• **INPUT MATERIAL**
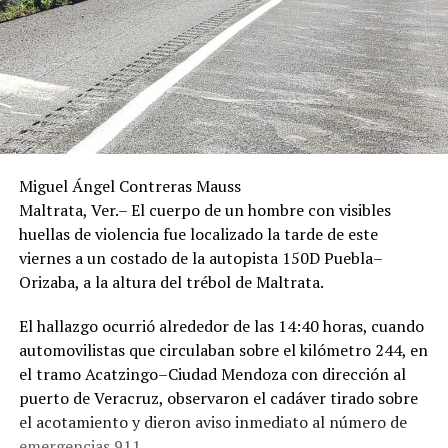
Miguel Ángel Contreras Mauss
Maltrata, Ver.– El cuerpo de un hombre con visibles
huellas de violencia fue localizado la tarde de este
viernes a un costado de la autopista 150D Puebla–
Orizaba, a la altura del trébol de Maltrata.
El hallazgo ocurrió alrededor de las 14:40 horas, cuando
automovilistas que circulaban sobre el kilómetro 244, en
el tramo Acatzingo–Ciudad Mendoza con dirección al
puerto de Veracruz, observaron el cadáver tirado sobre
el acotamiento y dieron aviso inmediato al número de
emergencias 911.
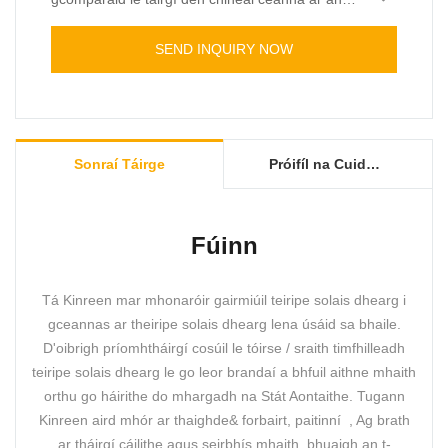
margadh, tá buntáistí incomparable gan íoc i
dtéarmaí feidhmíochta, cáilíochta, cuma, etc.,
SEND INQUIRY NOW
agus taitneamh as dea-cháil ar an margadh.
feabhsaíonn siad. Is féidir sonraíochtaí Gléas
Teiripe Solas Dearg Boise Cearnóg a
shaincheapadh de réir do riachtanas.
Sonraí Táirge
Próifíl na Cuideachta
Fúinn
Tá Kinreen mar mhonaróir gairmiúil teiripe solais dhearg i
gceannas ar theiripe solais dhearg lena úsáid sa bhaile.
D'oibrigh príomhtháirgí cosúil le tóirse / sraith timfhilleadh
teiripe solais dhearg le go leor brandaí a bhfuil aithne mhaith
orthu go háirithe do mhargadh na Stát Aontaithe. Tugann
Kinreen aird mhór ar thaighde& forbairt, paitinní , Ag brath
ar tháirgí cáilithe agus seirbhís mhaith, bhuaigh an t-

--

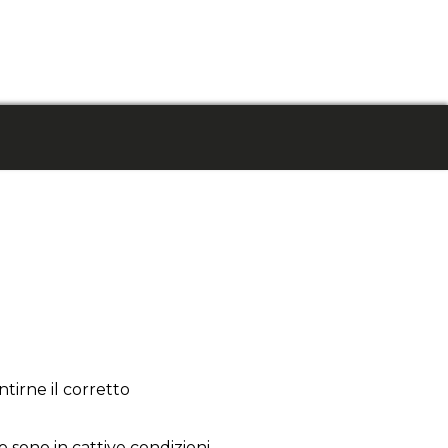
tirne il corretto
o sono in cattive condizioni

* * *

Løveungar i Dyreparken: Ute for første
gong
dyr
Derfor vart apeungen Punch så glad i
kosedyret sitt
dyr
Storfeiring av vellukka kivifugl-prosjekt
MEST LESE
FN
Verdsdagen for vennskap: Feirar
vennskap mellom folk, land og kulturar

• **TASK TO CARRY OUT**
In the entries above, find the line that contains "Orizaba, a la altura del trébol de Maltrata." and the line that contains "D'oibrigh príomhtháirgí cosúil". Reproduce exactly those two lines and every line between them, but not the pictures.

• **EXERCISE RESPONSE**
Orizaba, a la altura del trébol de Maltrata.
El hallazgo ocurrió alrededor de las 14:40 horas, cuando
automovilistas que circulaban sobre el kilómetro 244, en
el tramo Acatzingo–Ciudad Mendoza con dirección al
puerto de Veracruz, observaron el cadáver tirado sobre
el acotamiento y dieron aviso inmediato al número de
emergencias 911.
margadh, tá buntáistí incomparable gan íoc i
dtéarmaí feidhmíochta, cáilíochta, cuma, etc.,
SEND INQUIRY NOW
agus taitneamh as dea-cháil ar an margadh.
feabhsaíonn siad. Is féidir sonraíochtaí Gléas
Teiripe Solas Dearg Boise Cearnóg a
shaincheapadh de réir do riachtanas.
Sonraí Táirge
Próifíl na Cuideachta
Fúinn
Tá Kinreen mar mhonaróir gairmiúil teiripe solais dhearg i
gceannas ar theiripe solais dhearg lena úsáid sa bhaile.
D'oibrigh príomhtháirgí cosúil le tóirse / sraith timfhilleadh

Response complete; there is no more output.